> _EXERCISE MATERIAL_
--------------------------------

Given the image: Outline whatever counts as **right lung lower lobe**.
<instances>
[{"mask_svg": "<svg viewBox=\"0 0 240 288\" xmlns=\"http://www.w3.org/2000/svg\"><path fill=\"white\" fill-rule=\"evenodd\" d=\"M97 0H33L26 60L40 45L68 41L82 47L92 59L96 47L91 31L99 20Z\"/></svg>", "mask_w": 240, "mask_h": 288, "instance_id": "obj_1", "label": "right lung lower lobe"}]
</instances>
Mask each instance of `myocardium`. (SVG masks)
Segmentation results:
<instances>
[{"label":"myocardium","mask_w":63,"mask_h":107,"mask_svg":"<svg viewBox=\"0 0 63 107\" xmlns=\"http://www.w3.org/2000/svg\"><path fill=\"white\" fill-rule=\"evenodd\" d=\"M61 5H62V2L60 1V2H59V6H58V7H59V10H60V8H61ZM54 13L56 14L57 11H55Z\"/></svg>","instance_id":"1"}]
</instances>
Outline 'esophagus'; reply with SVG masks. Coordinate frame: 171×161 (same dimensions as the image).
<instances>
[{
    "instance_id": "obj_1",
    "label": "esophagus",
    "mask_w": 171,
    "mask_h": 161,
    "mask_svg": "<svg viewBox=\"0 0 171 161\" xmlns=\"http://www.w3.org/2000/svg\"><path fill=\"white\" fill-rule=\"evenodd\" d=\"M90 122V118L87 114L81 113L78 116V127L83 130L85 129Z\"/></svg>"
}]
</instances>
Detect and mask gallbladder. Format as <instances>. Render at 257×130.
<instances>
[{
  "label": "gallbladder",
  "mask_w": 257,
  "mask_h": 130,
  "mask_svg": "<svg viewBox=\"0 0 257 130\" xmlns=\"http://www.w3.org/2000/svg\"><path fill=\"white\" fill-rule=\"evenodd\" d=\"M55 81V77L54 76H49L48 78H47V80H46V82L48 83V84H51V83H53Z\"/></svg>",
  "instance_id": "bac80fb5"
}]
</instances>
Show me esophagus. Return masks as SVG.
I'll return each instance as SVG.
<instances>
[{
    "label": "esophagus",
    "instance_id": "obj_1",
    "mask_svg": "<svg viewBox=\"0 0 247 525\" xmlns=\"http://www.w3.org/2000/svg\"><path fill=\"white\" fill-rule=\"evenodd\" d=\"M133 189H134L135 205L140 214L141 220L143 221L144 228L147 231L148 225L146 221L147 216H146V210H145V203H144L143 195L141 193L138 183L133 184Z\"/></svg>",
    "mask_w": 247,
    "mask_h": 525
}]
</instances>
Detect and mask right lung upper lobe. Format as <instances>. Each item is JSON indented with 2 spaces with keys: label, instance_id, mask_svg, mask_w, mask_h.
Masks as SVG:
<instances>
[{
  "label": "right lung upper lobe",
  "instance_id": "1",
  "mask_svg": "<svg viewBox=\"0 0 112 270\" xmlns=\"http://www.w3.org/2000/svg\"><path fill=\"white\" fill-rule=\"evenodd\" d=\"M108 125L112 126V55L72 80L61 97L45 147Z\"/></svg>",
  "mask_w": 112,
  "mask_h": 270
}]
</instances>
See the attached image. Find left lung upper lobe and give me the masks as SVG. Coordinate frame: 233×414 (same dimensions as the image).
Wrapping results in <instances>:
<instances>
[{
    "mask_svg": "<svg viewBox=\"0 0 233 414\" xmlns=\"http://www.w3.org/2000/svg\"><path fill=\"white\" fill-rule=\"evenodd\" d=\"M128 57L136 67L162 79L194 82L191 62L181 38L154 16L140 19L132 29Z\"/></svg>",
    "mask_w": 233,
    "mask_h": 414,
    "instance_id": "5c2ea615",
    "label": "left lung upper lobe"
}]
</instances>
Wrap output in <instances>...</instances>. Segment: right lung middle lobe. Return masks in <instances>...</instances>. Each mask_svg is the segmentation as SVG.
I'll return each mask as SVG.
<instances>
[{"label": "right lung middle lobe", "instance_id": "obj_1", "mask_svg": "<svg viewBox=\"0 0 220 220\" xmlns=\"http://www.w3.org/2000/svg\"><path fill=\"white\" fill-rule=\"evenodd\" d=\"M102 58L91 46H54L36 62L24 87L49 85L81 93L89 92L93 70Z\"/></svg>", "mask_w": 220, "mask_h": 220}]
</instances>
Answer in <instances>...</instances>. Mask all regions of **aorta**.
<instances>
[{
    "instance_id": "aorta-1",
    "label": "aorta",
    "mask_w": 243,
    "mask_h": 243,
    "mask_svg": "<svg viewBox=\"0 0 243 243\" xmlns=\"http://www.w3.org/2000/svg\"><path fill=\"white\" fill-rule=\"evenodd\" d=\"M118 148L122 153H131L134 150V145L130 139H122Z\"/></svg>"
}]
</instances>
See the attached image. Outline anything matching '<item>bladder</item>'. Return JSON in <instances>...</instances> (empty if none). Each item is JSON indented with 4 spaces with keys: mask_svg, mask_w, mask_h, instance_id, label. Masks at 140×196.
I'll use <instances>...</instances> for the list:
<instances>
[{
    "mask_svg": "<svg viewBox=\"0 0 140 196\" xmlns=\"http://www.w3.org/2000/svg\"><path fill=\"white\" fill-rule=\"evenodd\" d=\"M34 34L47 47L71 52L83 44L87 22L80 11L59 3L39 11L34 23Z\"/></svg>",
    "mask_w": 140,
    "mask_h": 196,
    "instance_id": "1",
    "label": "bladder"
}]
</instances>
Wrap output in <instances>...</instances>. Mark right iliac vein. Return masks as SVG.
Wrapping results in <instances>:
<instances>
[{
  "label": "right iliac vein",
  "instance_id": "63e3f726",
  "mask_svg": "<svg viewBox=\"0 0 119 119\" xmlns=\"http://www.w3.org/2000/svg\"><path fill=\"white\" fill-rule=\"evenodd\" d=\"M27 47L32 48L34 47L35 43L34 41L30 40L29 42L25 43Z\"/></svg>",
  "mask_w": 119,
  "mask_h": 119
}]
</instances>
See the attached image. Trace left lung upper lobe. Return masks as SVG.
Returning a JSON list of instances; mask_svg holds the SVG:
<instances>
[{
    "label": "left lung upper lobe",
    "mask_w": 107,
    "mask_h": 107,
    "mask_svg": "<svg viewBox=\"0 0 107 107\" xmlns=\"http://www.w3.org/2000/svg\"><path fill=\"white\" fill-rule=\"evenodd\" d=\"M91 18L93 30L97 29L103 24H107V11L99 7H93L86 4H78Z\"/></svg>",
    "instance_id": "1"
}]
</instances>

--------------------------------

> _REQUIRED ACTION_
Repeat exactly the lines of the material from the one with "Wrap output in <instances>...</instances>. Mark" through the end, both the first and the last included.

> _TASK RESULT_
Wrap output in <instances>...</instances>. Mark right iliac vein. Return masks as SVG.
Wrapping results in <instances>:
<instances>
[{
  "label": "right iliac vein",
  "instance_id": "63e3f726",
  "mask_svg": "<svg viewBox=\"0 0 119 119\" xmlns=\"http://www.w3.org/2000/svg\"><path fill=\"white\" fill-rule=\"evenodd\" d=\"M27 47L32 48L34 47L35 43L34 41L30 40L29 42L25 43Z\"/></svg>",
  "mask_w": 119,
  "mask_h": 119
}]
</instances>
See the attached image. Trace left lung upper lobe. Return masks as SVG.
Returning a JSON list of instances; mask_svg holds the SVG:
<instances>
[{
    "label": "left lung upper lobe",
    "mask_w": 107,
    "mask_h": 107,
    "mask_svg": "<svg viewBox=\"0 0 107 107\" xmlns=\"http://www.w3.org/2000/svg\"><path fill=\"white\" fill-rule=\"evenodd\" d=\"M91 18L93 30L97 29L103 24H107V11L99 7H93L86 4H78Z\"/></svg>",
    "instance_id": "1"
}]
</instances>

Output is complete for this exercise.